— TANGERANG SELATAN – Pria berinisial TRS alias Cangkim (50), seorang satuan pengamanan (satpam) di Sekolah Pendidikan dan Pelatihan Guru (SPPG) Ciputat, Tangerang Selatan, dilaporkan telah mencuri sebanyak 1.700 unit wadah makanan atau ompreng yang diperuntukkan bagi program Makan Bergizi Gratis (MBG). Uang hasil penjualan ompreng tersebut digunakan oleh Cangkim untuk membeli narkotika.

Kapolsek Ciputat Timur Kompol Bambang Askar Sodiq menjelaskan bahwa ompreng berbahan stainless steel itu dijual oleh Cangkim kepada pengepul barang rongsokan untuk kemudian dilebur. “Duitnya dipakai beli narkoba,” ujar Bambang dalam keterangannya pada Rabu (29/7/2026).

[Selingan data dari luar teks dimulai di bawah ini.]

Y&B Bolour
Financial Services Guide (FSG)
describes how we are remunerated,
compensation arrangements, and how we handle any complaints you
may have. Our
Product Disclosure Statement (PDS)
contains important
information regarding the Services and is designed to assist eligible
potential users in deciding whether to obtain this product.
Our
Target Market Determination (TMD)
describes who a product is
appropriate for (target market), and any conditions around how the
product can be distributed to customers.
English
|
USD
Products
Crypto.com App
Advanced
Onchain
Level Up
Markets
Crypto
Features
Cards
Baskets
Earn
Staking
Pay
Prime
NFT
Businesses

Hasil tes urine terhadap Cangkim menunjukkan positif mengandung amphetamine dan methampetamine. Ia juga mengakui sempat mengonsumsi sabu beberapa hari sebelum penangkapannya. “Betul, ternyata pak beberapa hari yang lalu saya pakai (narkoba),” katanya.

Aksi pencurian tersebut terjadi pada Rabu (8/7) di Dapur SPPG Ciputat 07, Gang Akoh Eng, Jalan RE Martadinata, Kelurahan Ciputat. Pihak dapur SPPG melaporkan kehilangan tidak hanya 1.700 ompreng, tetapi juga dua buah kompor, satu unit blender, satu printer, satu unit genset, satu unit power box dan recorder CCTV, serta satu kunci gerbang dan ruangan milik Yayasan Dunia Berkah Mandiri.

Tim Opsnal Polsek Ciputat Timur segera melakukan olah tempat kejadian perkara (TKP). Penyelidikan awal mengarah pada informasi bahwa ompreng tersebut ditawarkan oleh seseorang berinisial DH alias Bucek. Petunjuk ini kemudian membawa polisi mengungkap keterlibatan Cangkim, satpam di dapur SPPG tersebut.

Awalnya Cangkim bungkam, namun akhirnya mengakui perbuatannya dan mengaku dibantu oleh teman-temannya, yaitu GZ alias Elub, DK alias Ole, dan H. Saat ini, Cangkim beserta rekan-rekannya telah ditahan di Polsek Ciputat Timur untuk pengembangan lebih lanjut.